Alpaca's central claim, that a few hundred dollars of API calls plus a few hours of GPU time could approximate an expensive commercial instruction-following model, reshaped expectations about the economics of building such systems. Within days, the community project Alpaca-LoRA reproduced the model using low-rank adaptation on a single consumer GPU, making the recipe accessible to hobbyists [10]. A leaked internal Google memo published by SemiAnalysis in May 2023, often summarized as "we have no moat," pointed to the Alpaca and LoRA lineage as evidence that open models were rapidly closing the gap with proprietary ones [11].
A succession of academic chatbots followed the same teacher-distillation pattern, often continuing the camelid and animal naming theme.
| Model | Developer | Released | Base model | Training data |
|---|---|---|---|---|
| Alpaca | Stanford CRFM | March 13, 2023 | LLaMA-7B | 52K text-davinci-003 demonstrations |
| Alpaca-LoRA | Open-source community | March 2023 | LLaMA-7B | Alpaca's 52K dataset, via LoRA |
| Vicuna-13B | LMSYS (UC Berkeley, CMU, Stanford, UC San Diego, MBZUAI) | March 30, 2023 | LLaMA-13B | About 70K user-shared ChatGPT conversations from ShareGPT, about $300 [5] |
| Koala | Berkeley AI Research (BAIR) | April 3, 2023 | LLaMA-13B | Web dialogue data, including ChatGPT outputs [6] |
The project also seeded a durable evaluation lineage from the same Stanford lab. AlpacaFarm (May 2023) used the Alpaca setting to build a low-cost simulation framework for studying methods that learn from human feedback, such as RLHF [9]. AlpacaEval, released in mid-2023, turned the approach into a widely used automatic benchmark in which a strong judge model compares a candidate's responses against a reference model on a fixed set of 805 instructions to produce a win rate [8]. A 2024 length-controlled version corrected for judges' bias toward verbose answers, raising the benchmark's Spearman correlation with Chatbot Arena from 0.94 to 0.98 while making the win rate harder to game with longer outputs [12]. More broadly, "alpaca-style" became shorthand for distilling instruction-following data from a stronger teacher model, a practice that has remained both popular and contested under model providers' terms of service.

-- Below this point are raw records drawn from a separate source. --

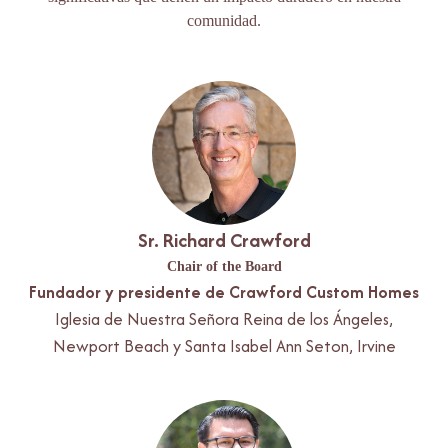
comunidad.
Sr. Richard Crawford
Chair of the Board
Fundador y presidente de Crawford Custom Homes
Iglesia de Nuestra Señora Reina de los Ángeles,
Newport Beach y Santa Isabel Ann Seton, Irvine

The strongest academic pushback came in "The False Promise of Imitating Proprietary LLMs" (May 2023) by Arnav Gudibande, Eric Wallace, and colleagues at UC Berkeley, who trained a series of imitation models across base-model sizes and amounts of imitation data [7]. They found that such models successfully mimic the style of their teacher, and can initially fool human crowdworkers, but do little to close the underlying capability gap on factuality and reasoning benchmarks; the authors concluded that imitation was a "false promise" and that improving open base models matters more than cheap distillation [7].
Other criticisms targeted the evaluation and the data. Alpaca's headline comparison rested on 179 prompts rated by the model's own authors, a limitation the team acknowledged [1]. The 52K machine-generated dataset was also found by community users to contain noisy and incorrect outputs, prompting cleaned and curated derivatives. The authors themselves emphasized Alpaca's propensity to hallucinate, which the demo takedown made publicly visible within its first week [1][4].